▶ Problem
Exact retyping of the data: please keep every word and drop each picture.

Stored data

Segment Open

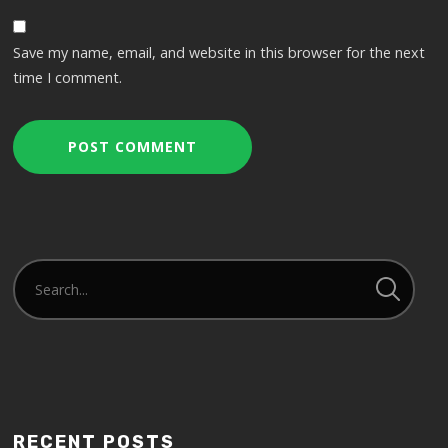
Save my name, email, and website in this browser for the next
time I comment.
RECENT POSTS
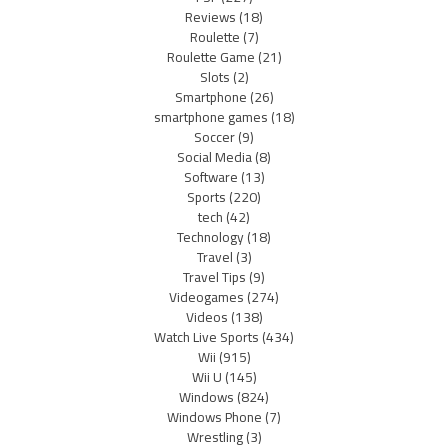
Reviews
(18)
Roulette
(7)
Roulette Game
(21)
Slots
(2)
Smartphone
(26)
smartphone games
(18)
Soccer
(9)
Social Media
(8)
Software
(13)
Sports
(220)
tech
(42)
Technology
(18)
Travel
(3)
Travel Tips
(9)
Videogames
(274)
Videos
(138)
Watch Live Sports
(434)
Wii
(915)
Wii U
(145)
Windows
(824)
Windows Phone
(7)
Wrestling
(3)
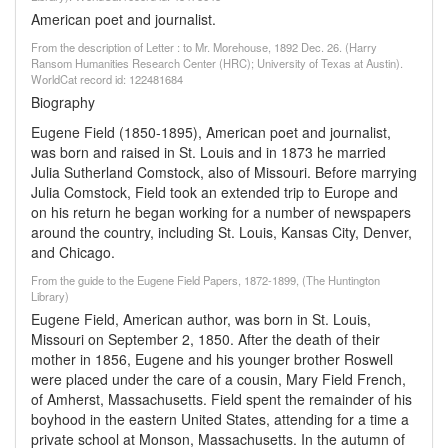
American poet and journalist.
From the description of Letter : to Mr. Morehouse, 1892 Dec. 26. (Harry
Ransom Humanities Research Center (HRC); University of Texas at Austin).
WorldCat record id: 122481684
Biography
Eugene Field (1850-1895), American poet and journalist,
was born and raised in St. Louis and in 1873 he married
Julia Sutherland Comstock, also of Missouri. Before marrying
Julia Comstock, Field took an extended trip to Europe and
on his return he began working for a number of newspapers
around the country, including St. Louis, Kansas City, Denver,
and Chicago.
From the guide to the Eugene Field Papers, 1872-1899, (The Huntington
Library)
Eugene Field, American author, was born in St. Louis,
Missouri on September 2, 1850. After the death of their
mother in 1856, Eugene and his younger brother Roswell
were placed under the care of a cousin, Mary Field French,
of Amherst, Massachusetts. Field spent the remainder of his
boyhood in the eastern United States, attending for a time a
private school at Monson, Massachusetts. In the autumn of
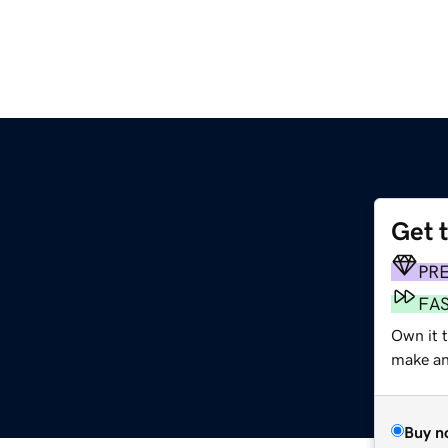
Get 
PR
FA
Own it 
make an 
Buy n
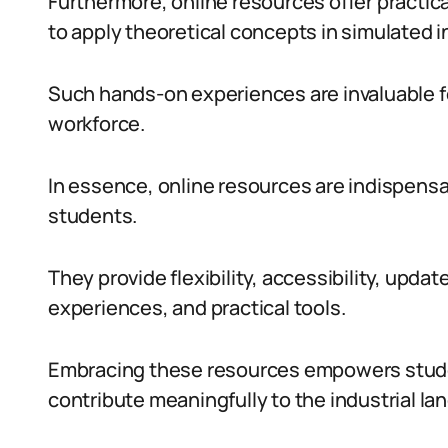
Furthermore, online resources offer practic
to apply theoretical concepts in simulated i
Such hands-on experiences are invaluable fo
workforce.
In essence, online resources are indispensa
students.
They provide flexibility, accessibility, updat
experiences, and practical tools.
Embracing these resources empowers student
contribute meaningfully to the industrial la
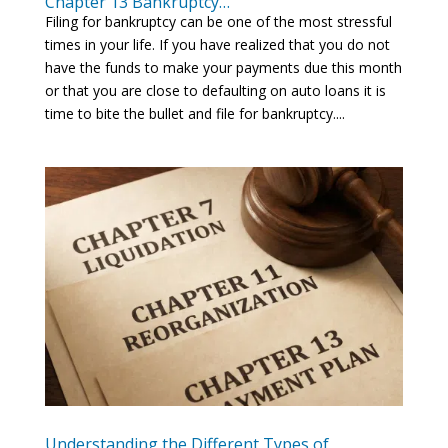
Chapter 13 Bankruptcy…
Filing for bankruptcy can be one of the most stressful
times in your life. If you have realized that you do not
have the funds to make your payments due this month
or that you are close to defaulting on auto loans it is
time to bite the bullet and file for bankruptcy....
Understanding the Different Types of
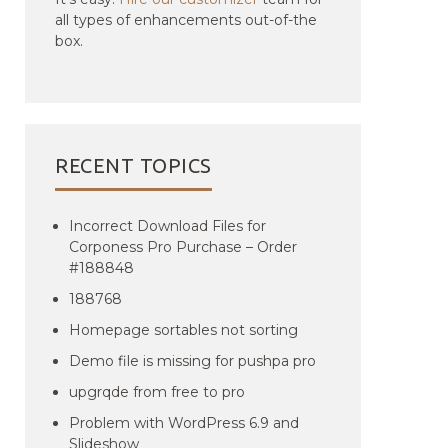
all types of enhancements out-of-the
box.
RECENT TOPICS
Incorrect Download Files for
Corponess Pro Purchase – Order
#188848
188768
Homepage sortables not sorting
Demo file is missing for pushpa pro
upgrqde from free to pro
Problem with WordPress 6.9 and
Slideshow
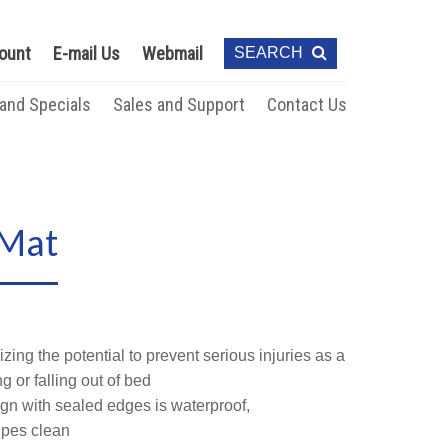
ount
E-mail Us
Webmail
SEARCH
 and Specials
Sales and Support
Contact Us
 Mat
izing the potential to prevent serious injuries as a
ng or falling out of bed
n with sealed edges is waterproof,
ipes clean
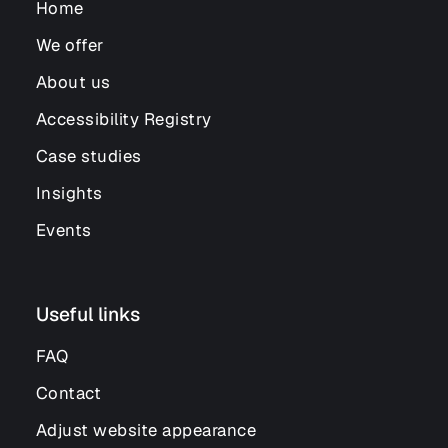
Home
We offer
About us
Accessibility Registry
Case studies
Insights
Events
Useful links
FAQ
Contact
Adjust website appearance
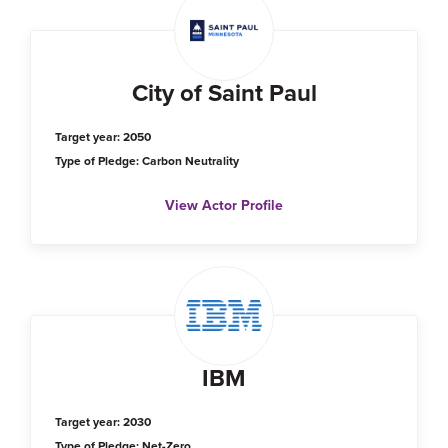
City of Saint Paul
Target year: 2050
Type of Pledge: Carbon Neutrality
View Actor Profile
IBM
Target year: 2030
Type of Pledge: Net-Zero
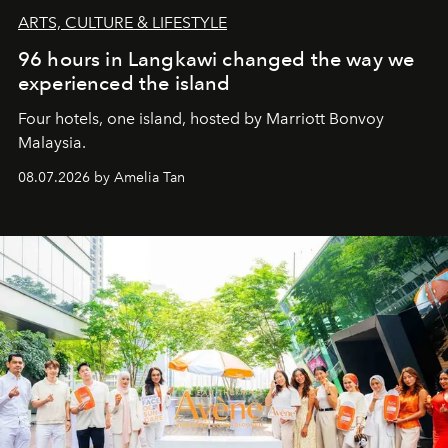
ARTS, CULTURE & LIFESTYLE
96 hours in Langkawi changed the way we
experienced the island
Four hotels, one island, hosted by Marriott Bonvoy
Malaysia.
08.07.2026 by Amelia Tan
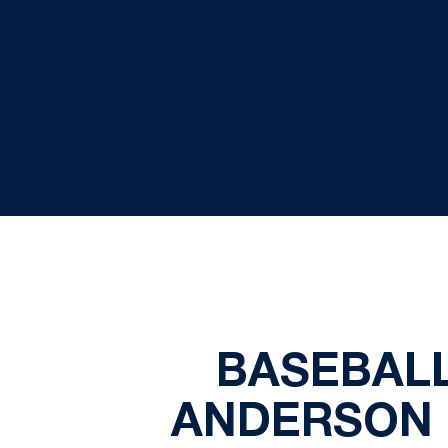
BASEBALL
ANDERSON 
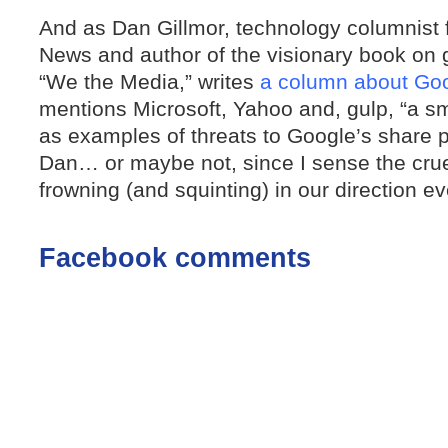
And as Dan Gillmor, technology columnist 
News and author of the visionary book on 
“We the Media,” writes
a column about Goo
mentions Microsoft, Yahoo and, gulp, “a s
as examples of threats to Google’s share 
Dan… or maybe not, since I sense the crue
frowning (and squinting) in our direction e
Facebook comments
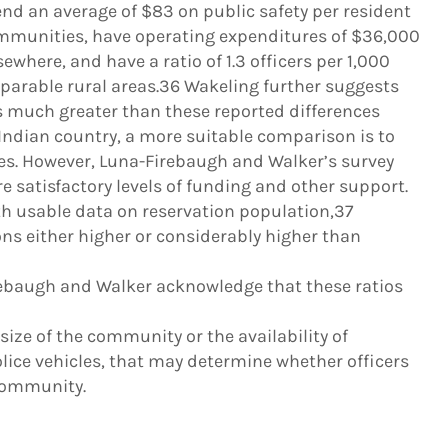
d an average of $83 on public safety per resident
munities, have operating expenditures of $36,000
where, and have a ratio of 1.3 officers per 1,000
parable rural areas.36 Wakeling further suggests
is much greater than these reported differences
 Indian country, a more suitable comparison is to
tes. However, Luna-Firebaugh and Walker’s survey
e satisfactory levels of funding and other support.
th usable data on reservation population,37
ns either higher or considerably higher than
baugh and Walker acknowledge that these ratios
ize of the community or the availability of
lice vehicles, that may determine whether officers
 community.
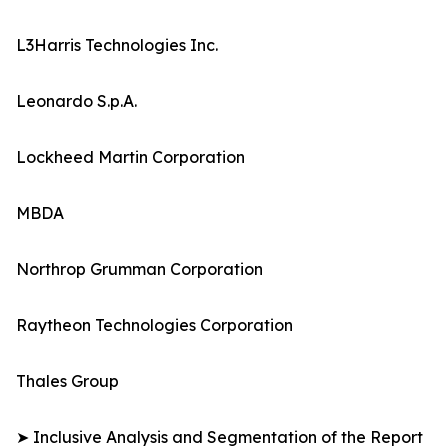
L3Harris Technologies Inc.
Leonardo S.p.A.
Lockheed Martin Corporation
MBDA
Northrop Grumman Corporation
Raytheon Technologies Corporation
Thales Group
➤ Inclusive Analysis and Segmentation of the Report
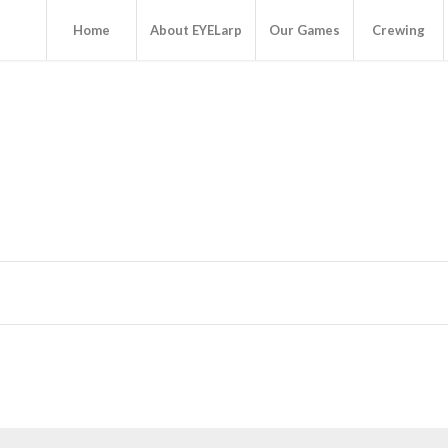
Home
About EYELarp
Our Games
Crewing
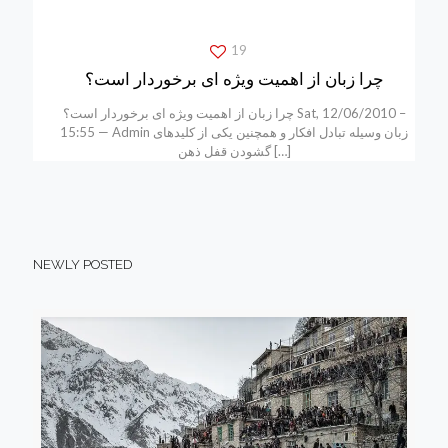
19
چرا زبان از اهمیت ویژه ای برخوردار است؟
چرا زبان از اهمیت ویژه ای برخوردار است؟ Sat, 12/06/2010 –
15:55 — Admin زبان وسیله تبادل افکار و همچنین یکی از کلیدهای
گشودن قفل ذهن
[…]
NEWLY POSTED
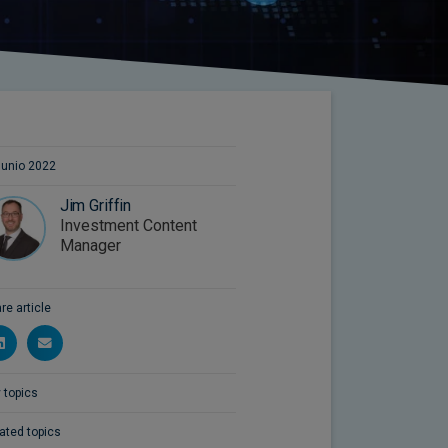
junio 2022
Jim Griffin
Investment Content
Manager
re article
 topics
ated topics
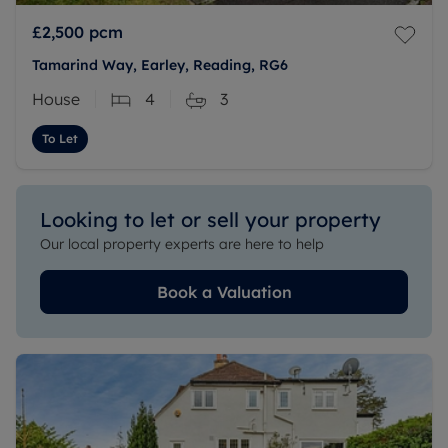
£2,500
pcm
Tamarind Way, Earley, Reading, RG6
House
4
3
To Let
Looking to let or sell your property
Our local property experts are here to help
Book a Valuation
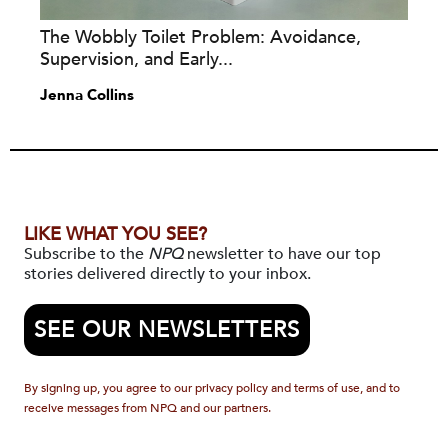
The Wobbly Toilet Problem: Avoidance,
Supervision, and Early...
Jenna Collins
LIKE WHAT YOU SEE?
Subscribe to the
NPQ
newsletter to have our top
stories delivered directly to your inbox.
SEE OUR NEWSLETTERS
By signing up, you agree to our privacy policy and terms of use, and to
receive messages from NPQ and our partners.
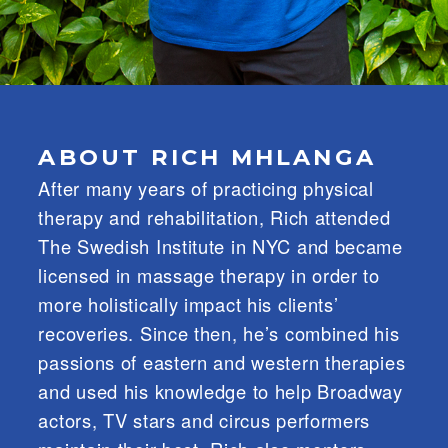
ABOUT RICH MHLANGA
After many years of practicing physical
therapy and rehabilitation, Rich attended
The Swedish Institute in NYC and became
licensed in massage therapy in order to
more holistically impact his clients’
recoveries. Since then, he’s combined his
passions of eastern and western therapies
and used his knowledge to help Broadway
actors, TV stars and circus performers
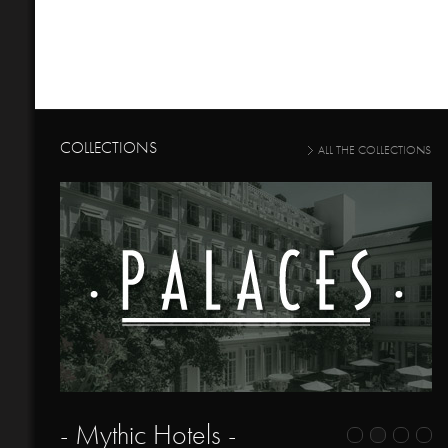
COLLECTIONS
ALL THE COLLECTIONS
- Mythic Hotels -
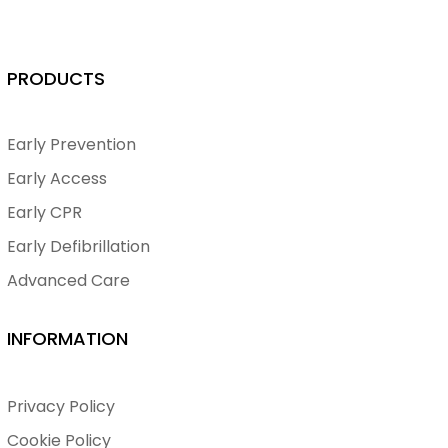
PRODUCTS
Early Prevention
Early Access
Early CPR
Early Defibrillation
Advanced Care
INFORMATION
Privacy Policy
Cookie Policy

Segment Closed

▶ Reply to the task
Save my name, email, and website in this browser for the next
time I comment.
RECENT POSTS
Reviews
(18)
Roulette
(7)
Roulette Game
(21)
Slots
(2)
Smartphone
(26)
smartphone games
(18)
Soccer
(9)
Social Media
(8)
Software
(13)
Sports
(220)
tech
(42)
Technology
(18)
Travel
(3)
Travel Tips
(9)
Videogames
(274)
Videos
(138)
Watch Live Sports
(434)
Wii
(915)
Wii U
(145)
Windows
(824)
Windows Phone
(7)
Wrestling
(3)
American poet and journalist.
From the description of Letter : to Mr. Morehouse, 1892 Dec. 26. (Harry
Ransom Humanities Research Center (HRC); University of Texas at Austin).
WorldCat record id: 122481684
Biography
Eugene Field (1850-1895), American poet and journalist,
was born and raised in St. Louis and in 1873 he married
Julia Sutherland Comstock, also of Missouri. Before marrying
Julia Comstock, Field took an extended trip to Europe and
on his return he began working for a number of newspapers
around the country, including St. Louis, Kansas City, Denver,
and Chicago.
From the guide to the Eugene Field Papers, 1872-1899, (The Huntington
Library)
Eugene Field, American author, was born in St. Louis,
Missouri on September 2, 1850. After the death of their
mother in 1856, Eugene and his younger brother Roswell
were placed under the care of a cousin, Mary Field French,
of Amherst, Massachusetts. Field spent the remainder of his
boyhood in the eastern United States, attending for a time a
private school at Monson, Massachusetts. In the autumn of
Get 
PR
FA
Own it 
make an 
Buy n
Furthermore, online resources offer practic
to apply theoretical concepts in simulated i
Such hands-on experiences are invaluable fo
workforce.
In essence, online resources are indispensa
students.
They provide flexibility, accessibility, updat
experiences, and practical tools.
Embracing these resources empowers student
contribute meaningfully to the industrial la
Chapter 13 Bankruptcy…
Filing for bankruptcy can be one of the most stressful
times in your life. If you have realized that you do not
have the funds to make your payments due this month
or that you are close to defaulting on auto loans it is
time to bite the bullet and file for bankruptcy....
Understanding the Different Types of
all types of enhancements out-of-the
box.
RECENT TOPICS
Incorrect Download Files for
Corponess Pro Purchase – Order
#188848
188768
Homepage sortables not sorting
Demo file is missing for pushpa pro
upgrqde from free to pro
Problem with WordPress 6.9 and
Slideshow
ount
E-mail Us
Webmail
SEARCH
 and Specials
Sales and Support
Contact Us
 Mat
izing the potential to prevent serious injuries as a
ng or falling out of bed
n with sealed edges is waterproof,
ipes clean
Home
We offer
About us
Accessibility Registry
Case studies
Insights
Events
Useful links
FAQ
Contact
Adjust website appearance
City of Saint Paul
Target year: 2050
Type of Pledge: Carbon Neutrality
View Actor Profile
IBM
Target year: 2030
Type of Pledge: Net-Zero
ARTS, CULTURE & LIFESTYLE
96 hours in Langkawi changed the way we
experienced the island
Four hotels, one island, hosted by Marriott Bonvoy
Malaysia.
08.07.2026 by Amelia Tan
BASEBALL
ANDERSON 
And as Dan Gillmor, technology columnist 
News and author of the visionary book on 
“We the Media,” writes
a column about Goo
mentions Microsoft, Yahoo and, gulp, “a s
as examples of threats to Google’s share 
Dan… or maybe not, since I sense the crue
frowning (and squinting) in our direction e
Facebook comments
d an average of $83 on public safety per resident
munities, have operating expenditures of $36,000
where, and have a ratio of 1.3 officers per 1,000
parable rural areas.36 Wakeling further suggests
is much greater than these reported differences
 Indian country, a more suitable comparison is to
tes. However, Luna-Firebaugh and Walker’s survey
e satisfactory levels of funding and other support.
th usable data on reservation population,37
ns either higher or considerably higher than
baugh and Walker acknowledge that these ratios
ize of the community or the availability of
lice vehicles, that may determine whether officers
 community.
L3Harris Technologies Inc.
Leonardo S.p.A.
Lockheed Martin Corporation
MBDA
Northrop Grumman Corporation
Raytheon Technologies Corporation
Thales Group
➤ Inclusive Analysis and Segmentation of the Report
Home
About EYELarp
Our Games
Crewing
19
چرا زبان از اهمیت ویژه ای برخوردار است؟
چرا زبان از اهمیت ویژه ای برخوردار است؟ Sat, 12/06/2010 –
15:55 — Admin زبان وسیله تبادل افکار و همچنین یکی از کلیدهای
گشودن قفل ذهن
[…]
NEWLY POSTED
junio 2022
Jim Griffin
Investment Content
Manager
re article
 topics
ated topics
£2,500
pcm
Tamarind Way, Earley, Reading, RG6
House
4
3
To Let
Looking to let or sell your property
Our local property experts are here to help
Book a Valuation
The Wobbly Toilet Problem: Avoidance,
Supervision, and Early...
Jenna Collins
LIKE WHAT YOU SEE?
Subscribe to the
NPQ
newsletter to have our top
stories delivered directly to your inbox.
SEE OUR NEWSLETTERS
By signing up, you agree to our privacy policy and terms of use, and to
receive messages from NPQ and our partners.
ABOUT RICH MHLANGA
After many years of practicing physical
therapy and rehabilitation, Rich attended
The Swedish Institute in NYC and became
licensed in massage therapy in order to
more holistically impact his clients’
recoveries. Since then, he’s combined his
passions of eastern and western therapies
and used his knowledge to help Broadway
actors, TV stars and circus performers
COLLECTIONS
ALL THE COLLECTIONS
- Mythic Hotels -
PRODUCTS
Early Prevention
Early Access
Early CPR
Early Defibrillation
Advanced Care
INFORMATION
Privacy Policy
Cookie Policy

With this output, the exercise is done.